Dark data is defined as information gathered by a company which falls outside of its day-to-day operation. Dark data is often referred to as data that people hoard as they think it may be useful one day.  The term ‘dark data’ can also be applied to information which is stored upon a device which is no longer in use or inaccessible.

Some examples of dark data include – server log files that highlight website visitor behaviour, customer call detail records that indicate consumer feedback and mobile geolocation data which reveals traffic patterns to enable business planning. If harnessed correctly, this abundance of seemingly superfluous information can be used to drive internal revenue streams. However, bringing old data to light isn’t without risk.

Large amounts of data that is not visible to data administrators so therefore exists primarily in personal files whose content is managed directly by individuals rather than by any corporate applications. It raises the question of quality. Rehashing old information for research or publication purposes, especially if it’s gleaned from the internet, is potentially problematic as very often the information source isn’t known, rendering its verification impossible.

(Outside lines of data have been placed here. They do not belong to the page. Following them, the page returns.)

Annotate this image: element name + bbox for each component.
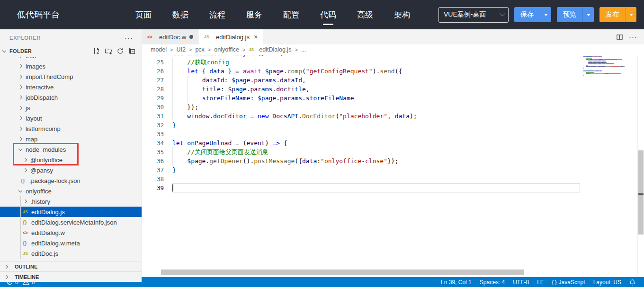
language-status[interactable]: { } JavaScript — [552, 279, 585, 286]
code-line-39[interactable]: 39 — [142, 183, 580, 192]
cursor-position-status[interactable]: Ln 39, Col 1 — [441, 279, 472, 286]
indentation-status[interactable]: Spaces: 4 — [480, 279, 505, 286]
publish-button[interactable]: 发布 — [599, 7, 636, 22]
token: $page — [187, 157, 206, 165]
more-actions-icon[interactable]: ··· — [125, 35, 133, 40]
tree-item-editdoc-js[interactable]: JSeditDoc.js — [0, 248, 142, 259]
tree-item-editdialog-w[interactable]: <>editDialog.w — [0, 227, 142, 238]
vertical-scrollbar[interactable] — [637, 55, 644, 277]
code-editor[interactable]: 24let initEditor = async () => {25 //获取c… — [142, 55, 644, 277]
code-line-content — [172, 183, 580, 192]
save-button-label[interactable]: 保存 — [514, 7, 540, 22]
code-line-34[interactable]: 34let onPageUnload = (event) => { — [142, 139, 580, 148]
tree-item-jobdispatch[interactable]: jobDispatch — [0, 92, 142, 103]
split-editor-icon[interactable] — [616, 34, 623, 41]
tree-item-onlyoffice[interactable]: onlyoffice — [0, 186, 142, 196]
bell-icon[interactable] — [629, 279, 635, 286]
breadcrumb-item-[interactable]: ... — [301, 46, 306, 53]
breadcrumb-item-pcx[interactable]: pcx — [195, 46, 204, 53]
tree-item-interactive[interactable]: interactive — [0, 82, 142, 92]
breadcrumb-item-onlyoffice[interactable]: onlyoffice — [214, 46, 239, 53]
tab-editdoc-w[interactable]: <>editDoc.w — [142, 29, 199, 44]
outline-section-header[interactable]: OUTLINE — [0, 261, 142, 271]
encoding-status[interactable]: UTF-8 — [513, 279, 529, 286]
vertical-scrollbar-thumb[interactable] — [638, 150, 644, 235]
eol-status[interactable]: LF — [537, 279, 544, 286]
app-title: 低代码平台 — [17, 9, 60, 20]
token: = — [224, 55, 235, 57]
tree-item-node-modules[interactable]: node_modules — [0, 144, 142, 155]
minimap[interactable] — [583, 55, 624, 277]
nav-item-advanced[interactable]: 高级 — [357, 9, 373, 20]
breadcrumb-item-ui2[interactable]: UI2 — [176, 46, 185, 53]
nav-item-config[interactable]: 配置 — [283, 9, 299, 20]
code-line-29[interactable]: 29 storeFileName: $page.params.storeFile… — [142, 94, 580, 103]
refresh-icon[interactable] — [116, 47, 124, 55]
line-number: 32 — [142, 121, 164, 130]
code-line-28[interactable]: 28 title: $page.params.doctitle, — [142, 85, 580, 94]
code-line-content: } — [172, 165, 580, 174]
tree-item-editdialog-w-meta[interactable]: {}editDialog.w.meta — [0, 238, 142, 248]
tree-item-map[interactable]: map — [0, 134, 142, 144]
tree-item-editdialog-js[interactable]: JSeditDialog.js — [0, 207, 142, 217]
timeline-section-header[interactable]: TIMELINE — [0, 271, 142, 282]
code-line-38[interactable]: 38 — [142, 174, 580, 183]
breadcrumb-item-editdialog-js[interactable]: JSeditDialog.js — [249, 46, 291, 53]
folder-section-header[interactable]: FOLDER — [0, 45, 142, 57]
project-select[interactable]: VUE案例-桌面 — [438, 7, 509, 23]
code-line-30[interactable]: 30 }); — [142, 103, 580, 112]
tab-editdialog-js[interactable]: JSeditDialog.js× — [199, 29, 263, 44]
tree-item-layout[interactable]: layout — [0, 113, 142, 123]
tree-item-onlyoffice[interactable]: @onlyoffice — [0, 155, 142, 165]
code-line-36[interactable]: 36 $page.getOpener().postMessage({data:"… — [142, 157, 580, 165]
more-actions-icon[interactable]: ··· — [629, 35, 637, 39]
code-line-33[interactable]: 33 — [142, 130, 580, 139]
nav-item-service[interactable]: 服务 — [246, 9, 262, 20]
modified-dot-icon[interactable] — [189, 35, 193, 39]
tree-item-js[interactable]: js — [0, 103, 142, 113]
nav-item-data[interactable]: 数据 — [172, 9, 188, 20]
code-line-27[interactable]: 27 dataId: $page.params.dataId, — [142, 76, 580, 85]
collapse-all-icon[interactable] — [128, 47, 136, 55]
publish-dropdown-button[interactable] — [625, 7, 636, 22]
tree-item-listformcomp[interactable]: listformcomp — [0, 123, 142, 134]
code-line-31[interactable]: 31 window.docEditor = new DocsAPI.DocEdi… — [142, 112, 580, 121]
preview-button[interactable]: 预览 — [557, 7, 594, 22]
horizontal-scrollbar-thumb[interactable] — [161, 270, 524, 275]
nav-item-flow[interactable]: 流程 — [209, 9, 225, 20]
preview-button-label[interactable]: 预览 — [557, 7, 582, 22]
token — [172, 157, 187, 165]
nav-item-code[interactable]: 代码 — [320, 9, 336, 20]
line-number: 27 — [142, 76, 164, 85]
save-button[interactable]: 保存 — [514, 7, 551, 22]
nav-item-arch[interactable]: 架构 — [394, 9, 410, 20]
tree-item-fron[interactable]: fron — [0, 57, 142, 61]
chevron-down-icon — [500, 11, 505, 16]
tree-item-package-lock-json[interactable]: {}.package-lock.json — [0, 175, 142, 186]
token: send — [380, 68, 394, 75]
nav-item-page[interactable]: 页面 — [135, 9, 152, 20]
token: //获取config — [172, 59, 229, 66]
tree-item-images[interactable]: images — [0, 61, 142, 71]
tree-item-pansy[interactable]: @pansy — [0, 165, 142, 175]
keyboard-layout-status[interactable]: Layout: US — [593, 279, 621, 286]
new-folder-icon[interactable] — [105, 47, 112, 55]
code-line-26[interactable]: 26 let { data } = await $page.comp("getC… — [142, 67, 580, 76]
token: storeFileName — [202, 95, 250, 102]
code-line-37[interactable]: 37} — [142, 165, 580, 174]
close-icon[interactable]: × — [254, 33, 258, 41]
publish-button-label[interactable]: 发布 — [599, 7, 625, 22]
preview-dropdown-button[interactable] — [582, 7, 594, 22]
minimap-line — [583, 66, 624, 68]
new-file-icon[interactable] — [93, 47, 100, 55]
code-line-32[interactable]: 32} — [142, 121, 580, 130]
code-line-25[interactable]: 25 //获取config — [142, 58, 580, 67]
save-dropdown-button[interactable] — [540, 7, 551, 22]
tree-item-history[interactable]: .history — [0, 196, 142, 207]
tree-item-editdialog-servicemetainfo-json[interactable]: {}editDialog.serviceMetaInfo.json — [0, 217, 142, 227]
breadcrumb-item-model[interactable]: model — [151, 46, 167, 53]
breadcrumb-label: ... — [301, 46, 306, 53]
line-number: 37 — [142, 165, 164, 174]
tree-item-importthirdcomp[interactable]: importThirdComp — [0, 71, 142, 82]
code-line-35[interactable]: 35 //关闭页面给父页面发送消息 — [142, 148, 580, 157]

Often when dark data is brought to light, the original meaning can frequently be lost in translation. This may cause possible compliance issues upon future publication. And what is to stop private or confidential information being copied into spreadsheets unwittingly?  So the compliance issue is raised once again. The problem is dark data is very often created using logic which was only designed to be understood by its creator – a simple misunderstanding a long way down the line could be very damaging.

It’s gradually being recognised that dark data is a potential source of great peril as well as value, so much so, financial regulators are reportedly becoming more aware and concerned about the risk inherent in spreadsheet models. Sooner, rather than later, regulators such as Enterprise Information Management (EIM) will have no choice but to confront the prevalence of sleeping data which is best left to lie.